PCA Visualization in Python: Scores, Loadings, and Biplots
Technique overview
Create scree plots, scores plots with confidence ellipses, loadings plots, and biplots for PCA results. Covers interpretation for omics and environmental data.
Principal Component Analysis is the default dimensionality-reduction technique when you have a matrix of samples by features and need to visualise the dominant sources of variation. Whether you are exploring metabolomics profiles from an LC-MS experiment, checking for batch effects in RNA-seq counts, or separating geological samples by elemental composition, PCA reduces dozens or hundreds of correlated variables into a few orthogonal components that capture most of the variance. The statistical computation is one line of sklearn code; the real challenge is producing the four-panel figure that reviewers expect: scree plot, scores plot with confidence ellipses, loadings bar chart, and biplot. This page delivers all four.
Key points
- Create scree plots, scores plots with confidence ellipses, loadings plots, and biplots for PCA results. Covers interpretation for omics and environmental data.
- Principal Component Analysis is the default dimensionality-reduction technique when you have a matrix of samples by features and need to visualise the dominant sources of variation.
- Whether you are exploring metabolomics profiles from an LC-MS experiment, checking for batch effects in RNA-seq counts, or separating geological samples by elemental composition, PCA reduces dozens or hundreds of correlated variables into a few orthogonal components that capture most of the variance.

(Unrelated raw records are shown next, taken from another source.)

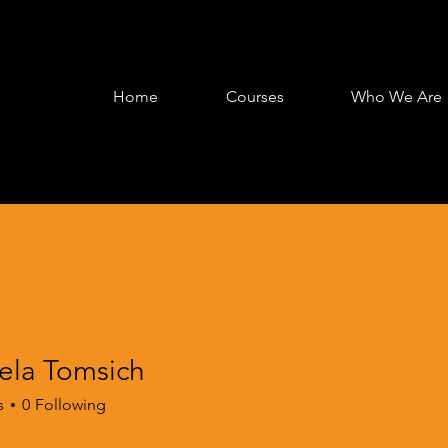
Home
Courses
Who We Are
ela Tomsich
s
0
Following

- The statistical computation is one line of sklearn code; the real challenge is producing the four-panel figure that reviewers expect: scree plot, scores plot with confidence ellipses, loadings bar chart, and biplot.
Example Visualization
Review the example first, then use the live editor below to run and customize the full workflow.
Mathematical Foundation
Principal Component Analysis is the default dimensionality-reduction technique when you have a matrix of samples by features and need to visualise the dominant sources of variation.
Equation
X = U * S * V^T (SVD of the centered, scaled data matrix)Parameter breakdown
When to use this technique
Use PCA when you want to reduce dimensionality for visualization, identify outliers, check for batch effects, or pre-process data before clustering or classification. Always scale your data (StandardScaler) unless all features share the same units and dynamic range.
Apply This Technique Now
Run this analysis workflow with AI in seconds. Use the prepared technique prompt or bring your own dataset.
View example prompt
"Run PCA on my dataset, show a scree plot, a 2D scores plot with 95% confidence ellipses colored by group, and a loadings biplot overlay"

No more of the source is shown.